---------- STORED DATA
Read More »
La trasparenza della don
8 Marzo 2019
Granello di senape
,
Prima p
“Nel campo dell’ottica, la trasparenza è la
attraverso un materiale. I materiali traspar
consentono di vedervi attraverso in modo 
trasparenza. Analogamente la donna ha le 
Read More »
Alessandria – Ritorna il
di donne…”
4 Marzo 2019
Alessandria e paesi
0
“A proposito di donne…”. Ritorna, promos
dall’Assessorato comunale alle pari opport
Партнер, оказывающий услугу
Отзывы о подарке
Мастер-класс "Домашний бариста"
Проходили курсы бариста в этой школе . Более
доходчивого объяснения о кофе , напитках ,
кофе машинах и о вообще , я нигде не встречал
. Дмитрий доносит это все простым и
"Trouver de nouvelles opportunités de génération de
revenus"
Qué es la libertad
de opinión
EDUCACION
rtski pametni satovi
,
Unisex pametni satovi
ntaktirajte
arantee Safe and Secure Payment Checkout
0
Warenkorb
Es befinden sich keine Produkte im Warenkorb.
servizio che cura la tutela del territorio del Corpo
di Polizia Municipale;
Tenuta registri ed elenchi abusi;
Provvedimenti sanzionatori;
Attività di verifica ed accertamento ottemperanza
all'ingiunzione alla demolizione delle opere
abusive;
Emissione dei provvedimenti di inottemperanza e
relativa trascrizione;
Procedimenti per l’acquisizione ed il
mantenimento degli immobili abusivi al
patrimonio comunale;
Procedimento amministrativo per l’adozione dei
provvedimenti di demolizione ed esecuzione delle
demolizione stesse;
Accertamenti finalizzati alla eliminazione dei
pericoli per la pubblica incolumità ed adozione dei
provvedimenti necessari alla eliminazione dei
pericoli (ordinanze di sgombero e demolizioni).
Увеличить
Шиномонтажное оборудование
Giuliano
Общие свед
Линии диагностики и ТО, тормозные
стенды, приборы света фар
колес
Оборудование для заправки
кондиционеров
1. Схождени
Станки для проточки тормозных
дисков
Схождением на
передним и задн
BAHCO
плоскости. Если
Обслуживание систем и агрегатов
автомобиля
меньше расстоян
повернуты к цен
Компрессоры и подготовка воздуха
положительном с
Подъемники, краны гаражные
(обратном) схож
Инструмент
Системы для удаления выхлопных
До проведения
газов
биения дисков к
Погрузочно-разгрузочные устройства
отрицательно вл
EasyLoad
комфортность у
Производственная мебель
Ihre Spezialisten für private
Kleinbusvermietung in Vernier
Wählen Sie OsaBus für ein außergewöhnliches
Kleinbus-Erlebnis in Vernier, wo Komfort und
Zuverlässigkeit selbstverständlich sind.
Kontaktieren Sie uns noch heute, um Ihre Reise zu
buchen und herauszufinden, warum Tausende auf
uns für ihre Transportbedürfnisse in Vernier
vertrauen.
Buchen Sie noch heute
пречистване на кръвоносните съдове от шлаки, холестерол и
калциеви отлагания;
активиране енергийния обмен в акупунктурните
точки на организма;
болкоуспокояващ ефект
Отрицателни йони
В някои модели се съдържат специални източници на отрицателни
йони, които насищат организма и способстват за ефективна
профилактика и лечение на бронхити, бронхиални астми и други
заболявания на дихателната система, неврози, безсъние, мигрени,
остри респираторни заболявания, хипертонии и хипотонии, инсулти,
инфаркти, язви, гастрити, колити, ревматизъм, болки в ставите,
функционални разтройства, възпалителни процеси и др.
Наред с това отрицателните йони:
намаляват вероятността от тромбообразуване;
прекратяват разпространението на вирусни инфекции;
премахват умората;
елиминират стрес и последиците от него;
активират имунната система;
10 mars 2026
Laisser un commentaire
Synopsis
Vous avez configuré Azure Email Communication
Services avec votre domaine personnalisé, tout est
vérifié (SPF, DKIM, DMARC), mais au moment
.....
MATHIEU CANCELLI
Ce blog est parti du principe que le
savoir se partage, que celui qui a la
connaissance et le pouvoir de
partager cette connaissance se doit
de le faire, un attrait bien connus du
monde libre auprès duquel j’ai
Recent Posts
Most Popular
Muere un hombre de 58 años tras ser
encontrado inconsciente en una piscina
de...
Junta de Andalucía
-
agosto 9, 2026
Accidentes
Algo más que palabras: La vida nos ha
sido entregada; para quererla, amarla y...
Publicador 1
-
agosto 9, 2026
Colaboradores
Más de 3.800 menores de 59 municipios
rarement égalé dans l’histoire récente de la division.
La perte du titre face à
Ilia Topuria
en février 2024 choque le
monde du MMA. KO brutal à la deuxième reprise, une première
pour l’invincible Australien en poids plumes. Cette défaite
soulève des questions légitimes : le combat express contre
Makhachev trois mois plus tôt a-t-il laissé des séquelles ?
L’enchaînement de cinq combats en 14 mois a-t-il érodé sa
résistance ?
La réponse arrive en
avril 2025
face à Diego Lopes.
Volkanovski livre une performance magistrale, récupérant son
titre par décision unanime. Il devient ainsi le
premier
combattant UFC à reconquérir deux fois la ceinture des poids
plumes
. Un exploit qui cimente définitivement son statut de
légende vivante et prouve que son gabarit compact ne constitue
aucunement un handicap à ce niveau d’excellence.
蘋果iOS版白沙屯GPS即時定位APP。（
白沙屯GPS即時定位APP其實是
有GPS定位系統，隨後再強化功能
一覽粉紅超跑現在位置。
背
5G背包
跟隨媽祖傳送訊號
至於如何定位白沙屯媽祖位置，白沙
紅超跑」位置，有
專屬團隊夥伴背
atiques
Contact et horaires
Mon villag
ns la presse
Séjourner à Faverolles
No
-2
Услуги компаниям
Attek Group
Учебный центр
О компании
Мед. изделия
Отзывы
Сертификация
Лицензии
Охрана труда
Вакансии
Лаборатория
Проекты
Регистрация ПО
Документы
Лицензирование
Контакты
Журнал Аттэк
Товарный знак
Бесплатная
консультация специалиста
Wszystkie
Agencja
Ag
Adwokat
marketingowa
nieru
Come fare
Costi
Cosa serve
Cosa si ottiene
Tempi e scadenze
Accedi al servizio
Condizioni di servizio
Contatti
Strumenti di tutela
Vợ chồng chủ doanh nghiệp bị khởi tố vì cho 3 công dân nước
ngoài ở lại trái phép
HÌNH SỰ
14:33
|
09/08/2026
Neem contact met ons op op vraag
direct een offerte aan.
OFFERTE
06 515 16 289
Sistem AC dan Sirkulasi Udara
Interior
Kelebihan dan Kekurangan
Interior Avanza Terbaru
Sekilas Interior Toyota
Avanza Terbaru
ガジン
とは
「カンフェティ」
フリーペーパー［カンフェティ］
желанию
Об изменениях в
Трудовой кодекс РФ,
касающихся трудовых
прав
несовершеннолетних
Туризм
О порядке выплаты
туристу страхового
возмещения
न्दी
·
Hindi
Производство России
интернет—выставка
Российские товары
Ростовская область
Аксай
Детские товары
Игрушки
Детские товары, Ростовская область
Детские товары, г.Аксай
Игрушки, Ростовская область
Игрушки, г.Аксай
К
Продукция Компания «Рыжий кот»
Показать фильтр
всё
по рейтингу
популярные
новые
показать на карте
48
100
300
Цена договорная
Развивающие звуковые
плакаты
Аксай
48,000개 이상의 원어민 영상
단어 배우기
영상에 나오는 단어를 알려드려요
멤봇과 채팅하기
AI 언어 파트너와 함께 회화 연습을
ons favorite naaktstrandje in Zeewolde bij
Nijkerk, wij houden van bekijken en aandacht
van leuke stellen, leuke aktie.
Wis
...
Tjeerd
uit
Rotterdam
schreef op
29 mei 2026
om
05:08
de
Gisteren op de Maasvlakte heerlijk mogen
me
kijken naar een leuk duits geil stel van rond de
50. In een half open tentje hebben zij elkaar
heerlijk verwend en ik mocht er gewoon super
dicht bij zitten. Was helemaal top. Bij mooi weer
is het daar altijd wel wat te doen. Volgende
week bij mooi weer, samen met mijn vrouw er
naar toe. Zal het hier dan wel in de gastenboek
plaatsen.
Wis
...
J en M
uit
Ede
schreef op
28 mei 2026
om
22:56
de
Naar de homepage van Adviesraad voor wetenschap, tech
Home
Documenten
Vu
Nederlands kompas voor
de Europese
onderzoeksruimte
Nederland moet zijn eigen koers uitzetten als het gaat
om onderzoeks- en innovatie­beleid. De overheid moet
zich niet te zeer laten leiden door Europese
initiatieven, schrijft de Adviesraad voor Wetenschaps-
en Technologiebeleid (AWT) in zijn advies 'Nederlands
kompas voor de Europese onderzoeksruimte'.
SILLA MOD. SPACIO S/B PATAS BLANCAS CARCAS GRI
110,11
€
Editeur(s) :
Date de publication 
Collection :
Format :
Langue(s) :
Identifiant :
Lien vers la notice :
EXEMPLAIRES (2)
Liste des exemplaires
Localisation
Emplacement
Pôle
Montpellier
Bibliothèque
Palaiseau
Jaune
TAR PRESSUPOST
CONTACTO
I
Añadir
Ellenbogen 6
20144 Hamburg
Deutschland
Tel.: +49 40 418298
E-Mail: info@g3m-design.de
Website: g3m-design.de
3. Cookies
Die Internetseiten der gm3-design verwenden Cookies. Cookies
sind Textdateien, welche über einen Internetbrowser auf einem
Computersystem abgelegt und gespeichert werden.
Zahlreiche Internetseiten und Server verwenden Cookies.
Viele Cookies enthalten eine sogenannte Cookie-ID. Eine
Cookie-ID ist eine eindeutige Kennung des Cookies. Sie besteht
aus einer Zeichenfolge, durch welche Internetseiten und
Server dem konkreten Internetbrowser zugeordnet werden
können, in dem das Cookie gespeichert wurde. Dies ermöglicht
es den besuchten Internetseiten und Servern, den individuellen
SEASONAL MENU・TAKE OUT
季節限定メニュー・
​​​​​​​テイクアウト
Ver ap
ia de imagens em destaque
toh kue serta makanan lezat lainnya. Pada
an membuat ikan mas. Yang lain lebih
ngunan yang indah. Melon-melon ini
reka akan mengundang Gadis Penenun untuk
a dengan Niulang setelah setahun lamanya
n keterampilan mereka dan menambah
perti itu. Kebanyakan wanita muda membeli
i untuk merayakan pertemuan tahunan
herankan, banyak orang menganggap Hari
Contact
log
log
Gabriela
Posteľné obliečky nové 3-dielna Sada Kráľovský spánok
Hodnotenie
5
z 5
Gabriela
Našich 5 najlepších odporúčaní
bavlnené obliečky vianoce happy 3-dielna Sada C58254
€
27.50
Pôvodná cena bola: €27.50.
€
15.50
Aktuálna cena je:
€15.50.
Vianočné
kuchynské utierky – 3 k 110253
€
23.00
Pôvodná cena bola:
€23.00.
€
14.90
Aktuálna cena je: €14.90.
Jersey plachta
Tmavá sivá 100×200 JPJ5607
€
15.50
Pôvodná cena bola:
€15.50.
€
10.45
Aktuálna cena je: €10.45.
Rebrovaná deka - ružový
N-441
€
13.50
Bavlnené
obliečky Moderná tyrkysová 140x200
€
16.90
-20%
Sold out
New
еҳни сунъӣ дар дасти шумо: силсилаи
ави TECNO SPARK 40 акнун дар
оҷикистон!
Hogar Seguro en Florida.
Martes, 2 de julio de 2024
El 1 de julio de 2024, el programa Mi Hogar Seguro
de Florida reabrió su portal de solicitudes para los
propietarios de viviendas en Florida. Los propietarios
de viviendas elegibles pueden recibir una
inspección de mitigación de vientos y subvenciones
--------------------
▶ [WHAT IS EXPECTED]
Only the lines above starting with the one with "Наред с това" and going through the one with "Vous avez configuré Azure Email Communication" are to be copied, word for word and with both ends kept.

▶ [OUTPUT OF THE TASK]
Наред с това отрицателните йони:
намаляват вероятността от тромбообразуване;
прекратяват разпространението на вирусни инфекции;
премахват умората;
елиминират стрес и последиците от него;
активират имунната система;
10 mars 2026
Laisser un commentaire
Synopsis
Vous avez configuré Azure Email Communication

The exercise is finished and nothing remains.